## Data for analysis
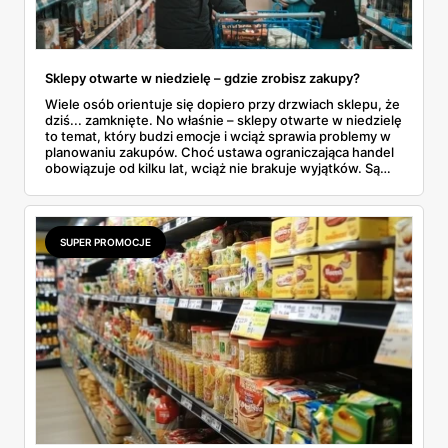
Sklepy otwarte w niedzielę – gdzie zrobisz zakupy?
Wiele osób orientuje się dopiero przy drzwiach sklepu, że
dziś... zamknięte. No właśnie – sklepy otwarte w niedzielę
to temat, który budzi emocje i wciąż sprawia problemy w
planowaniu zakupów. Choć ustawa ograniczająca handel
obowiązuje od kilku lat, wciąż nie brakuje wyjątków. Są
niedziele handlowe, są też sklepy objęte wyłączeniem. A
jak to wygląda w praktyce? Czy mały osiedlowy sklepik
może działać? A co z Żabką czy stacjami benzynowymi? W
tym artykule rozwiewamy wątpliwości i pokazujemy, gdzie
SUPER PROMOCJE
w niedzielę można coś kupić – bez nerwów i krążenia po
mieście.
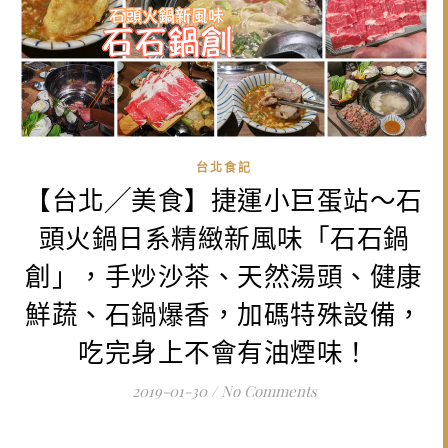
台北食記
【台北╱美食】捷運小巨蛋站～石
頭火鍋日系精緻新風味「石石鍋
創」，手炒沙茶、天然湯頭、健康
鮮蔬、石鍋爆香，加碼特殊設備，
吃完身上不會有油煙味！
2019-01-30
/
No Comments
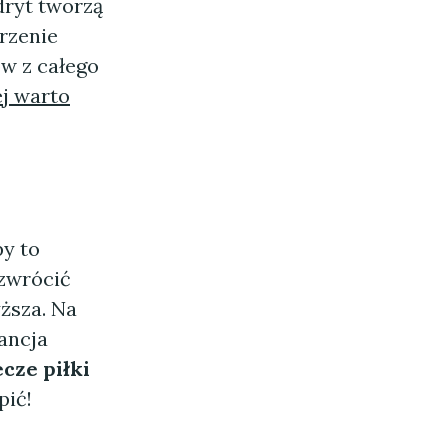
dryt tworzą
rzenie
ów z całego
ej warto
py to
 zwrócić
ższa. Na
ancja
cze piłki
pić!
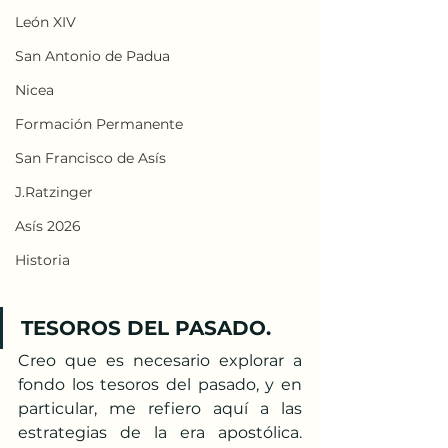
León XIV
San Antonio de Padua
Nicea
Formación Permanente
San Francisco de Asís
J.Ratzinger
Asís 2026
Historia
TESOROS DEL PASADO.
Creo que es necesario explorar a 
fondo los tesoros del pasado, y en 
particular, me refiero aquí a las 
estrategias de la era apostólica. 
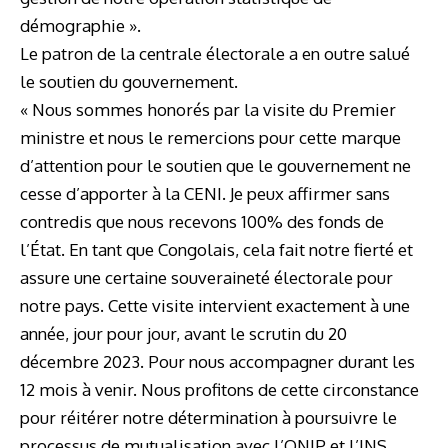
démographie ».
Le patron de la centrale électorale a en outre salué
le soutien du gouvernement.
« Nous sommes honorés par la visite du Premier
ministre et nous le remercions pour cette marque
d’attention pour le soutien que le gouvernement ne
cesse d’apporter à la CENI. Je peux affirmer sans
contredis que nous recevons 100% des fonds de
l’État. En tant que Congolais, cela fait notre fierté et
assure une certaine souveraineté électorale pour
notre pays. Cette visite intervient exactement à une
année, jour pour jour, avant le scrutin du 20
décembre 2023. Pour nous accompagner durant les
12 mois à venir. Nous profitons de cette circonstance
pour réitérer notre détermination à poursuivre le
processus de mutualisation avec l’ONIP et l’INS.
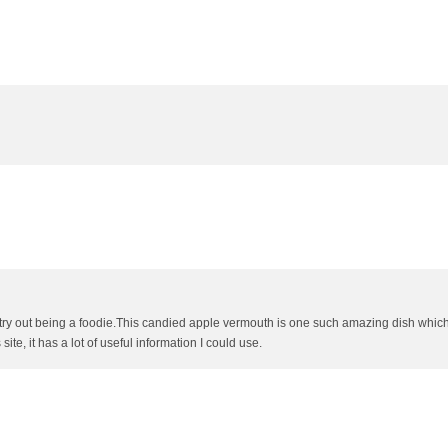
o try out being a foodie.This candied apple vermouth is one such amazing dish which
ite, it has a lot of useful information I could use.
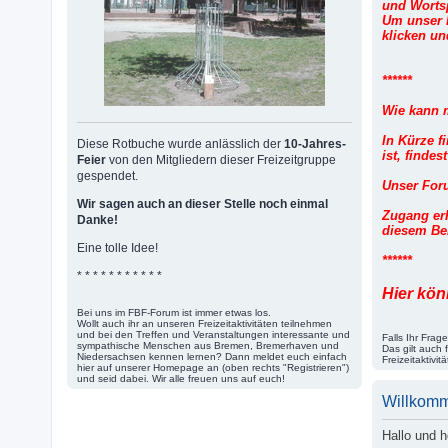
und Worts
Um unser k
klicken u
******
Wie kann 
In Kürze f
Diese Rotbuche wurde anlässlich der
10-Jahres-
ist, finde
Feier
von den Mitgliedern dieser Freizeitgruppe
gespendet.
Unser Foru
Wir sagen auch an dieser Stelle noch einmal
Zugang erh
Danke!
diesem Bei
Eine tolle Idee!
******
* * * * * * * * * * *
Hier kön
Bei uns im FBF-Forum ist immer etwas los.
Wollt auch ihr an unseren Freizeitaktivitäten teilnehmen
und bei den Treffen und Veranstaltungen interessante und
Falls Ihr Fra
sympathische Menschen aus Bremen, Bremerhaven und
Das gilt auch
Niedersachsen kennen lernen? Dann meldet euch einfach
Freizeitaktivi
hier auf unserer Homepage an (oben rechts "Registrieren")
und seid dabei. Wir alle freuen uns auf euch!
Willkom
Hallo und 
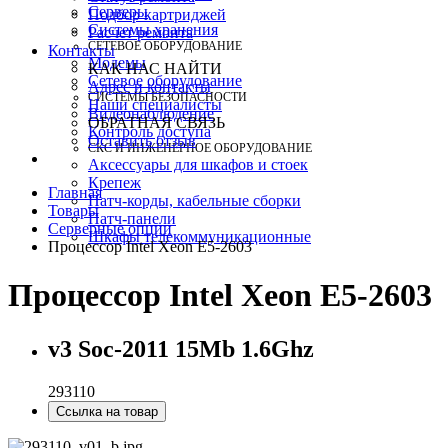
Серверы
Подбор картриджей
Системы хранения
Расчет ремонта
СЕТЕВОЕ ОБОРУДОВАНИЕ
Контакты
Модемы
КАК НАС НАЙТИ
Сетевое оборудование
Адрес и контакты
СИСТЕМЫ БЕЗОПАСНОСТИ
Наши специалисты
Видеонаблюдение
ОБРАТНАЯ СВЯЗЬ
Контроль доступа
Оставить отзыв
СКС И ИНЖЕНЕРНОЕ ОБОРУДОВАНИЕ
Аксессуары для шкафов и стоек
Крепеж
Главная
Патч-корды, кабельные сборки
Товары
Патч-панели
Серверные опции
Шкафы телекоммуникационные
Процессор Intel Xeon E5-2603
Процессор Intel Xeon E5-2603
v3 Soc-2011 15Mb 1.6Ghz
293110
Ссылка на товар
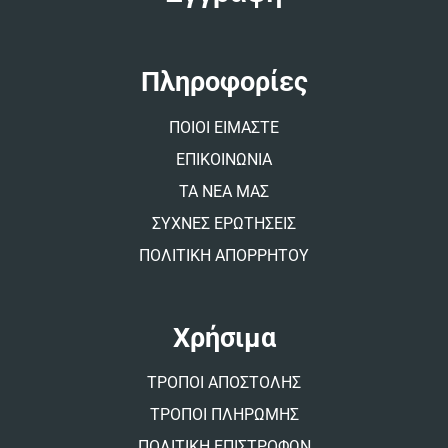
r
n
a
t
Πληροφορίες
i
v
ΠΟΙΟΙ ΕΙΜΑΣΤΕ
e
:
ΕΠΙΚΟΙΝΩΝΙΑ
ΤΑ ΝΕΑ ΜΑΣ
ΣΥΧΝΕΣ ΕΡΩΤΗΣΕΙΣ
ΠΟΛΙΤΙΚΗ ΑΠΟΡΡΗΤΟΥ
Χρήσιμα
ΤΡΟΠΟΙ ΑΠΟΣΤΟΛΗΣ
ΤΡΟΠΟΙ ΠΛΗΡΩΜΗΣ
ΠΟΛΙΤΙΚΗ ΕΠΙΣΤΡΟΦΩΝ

## Action item
Leaving each picture behind, please give again exactly the lines above from the one with "le soutien du gouvernement." through the one with "СИСТЕМЫ БЕЗОПАСНОСТИ", both included, and no others.

## Final answer
le soutien du gouvernement.
« Nous sommes honorés par la visite du Premier
ministre et nous le remercions pour cette marque
d’attention pour le soutien que le gouvernement ne
cesse d’apporter à la CENI. Je peux affirmer sans
contredis que nous recevons 100% des fonds de
l’État. En tant que Congolais, cela fait notre fierté et
assure une certaine souveraineté électorale pour
notre pays. Cette visite intervient exactement à une
année, jour pour jour, avant le scrutin du 20
décembre 2023. Pour nous accompagner durant les
12 mois à venir. Nous profitons de cette circonstance
pour réitérer notre détermination à poursuivre le
processus de mutualisation avec l’ONIP et l’INS.
o try out being a foodie.This candied apple vermouth is one such amazing dish which
ite, it has a lot of useful information I could use.
und Worts
Um unser k
klicken u
******
Wie kann 
In Kürze f
Diese Rotbuche wurde anlässlich der
10-Jahres-
ist, finde
Feier
von den Mitgliedern dieser Freizeitgruppe
gespendet.
Unser Foru
Wir sagen auch an dieser Stelle noch einmal
Zugang erh
Danke!
diesem Bei
Eine tolle Idee!
******
* * * * * * * * * * *
Hier kön
Bei uns im FBF-Forum ist immer etwas los.
Wollt auch ihr an unseren Freizeitaktivitäten teilnehmen
und bei den Treffen und Veranstaltungen interessante und
Falls Ihr Fra
sympathische Menschen aus Bremen, Bremerhaven und
Das gilt auch
Niedersachsen kennen lernen? Dann meldet euch einfach
Freizeitaktivi
hier auf unserer Homepage an (oben rechts "Registrieren")
und seid dabei. Wir alle freuen uns auf euch!
Willkom
Hallo und 
Серверы
Подбор картриджей
Системы хранения
Расчет ремонта
СЕТЕВОЕ ОБОРУДОВАНИЕ
Контакты
Модемы
КАК НАС НАЙТИ
Сетевое оборудование
Адрес и контакты
СИСТЕМЫ БЕЗОПАСНОСТИ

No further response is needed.